Your goal: For every record beneath this instruction, give an exact repetition, omitting images.

Records for the exercise:

== Segment start ==

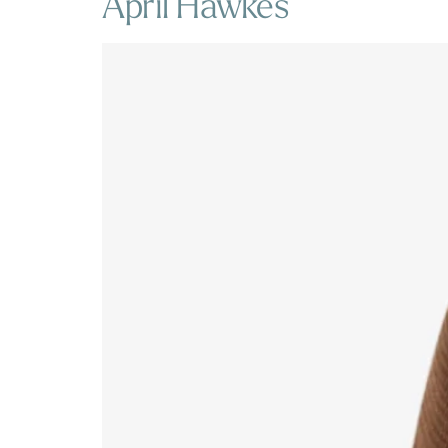
April Hawkes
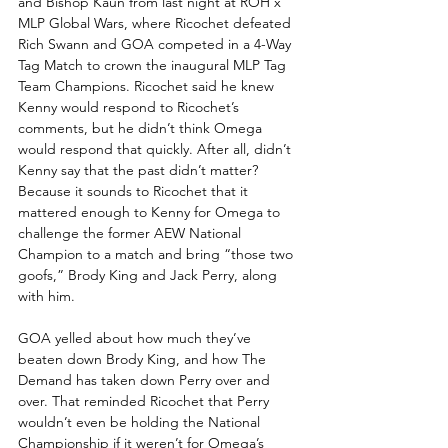
and Bishop Kaun from last night at ROH x 
MLP Global Wars, where Ricochet defeated 
Rich Swann and GOA competed in a 4-Way 
Tag Match to crown the inaugural MLP Tag 
Team Champions. Ricochet said he knew 
Kenny would respond to Ricochet’s 
comments, but he didn’t think Omega 
would respond that quickly. After all, didn’t 
Kenny say that the past didn’t matter? 
Because it sounds to Ricochet that it 
mattered enough to Kenny for Omega to 
challenge the former AEW National 
Champion to a match and bring “those two 
goofs,” Brody King and Jack Perry, along 
with him. 
GOA yelled about how much they’ve 
beaten down Brody King, and how The 
Demand has taken down Perry over and 
over. That reminded Ricochet that Perry 
wouldn’t even be holding the National 
Championship if it weren’t for Omega’s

== Segment end ==

Exercise output:
April Hawkes
and Bishop Kaun from last night at ROH x 
MLP Global Wars, where Ricochet defeated 
Rich Swann and GOA competed in a 4-Way 
Tag Match to crown the inaugural MLP Tag 
Team Champions. Ricochet said he knew 
Kenny would respond to Ricochet’s 
comments, but he didn’t think Omega 
would respond that quickly. After all, didn’t 
Kenny say that the past didn’t matter? 
Because it sounds to Ricochet that it 
mattered enough to Kenny for Omega to 
challenge the former AEW National 
Champion to a match and bring “those two 
goofs,” Brody King and Jack Perry, along 
with him. 
GOA yelled about how much they’ve 
beaten down Brody King, and how The 
Demand has taken down Perry over and 
over. That reminded Ricochet that Perry 
wouldn’t even be holding the National 
Championship if it weren’t for Omega’s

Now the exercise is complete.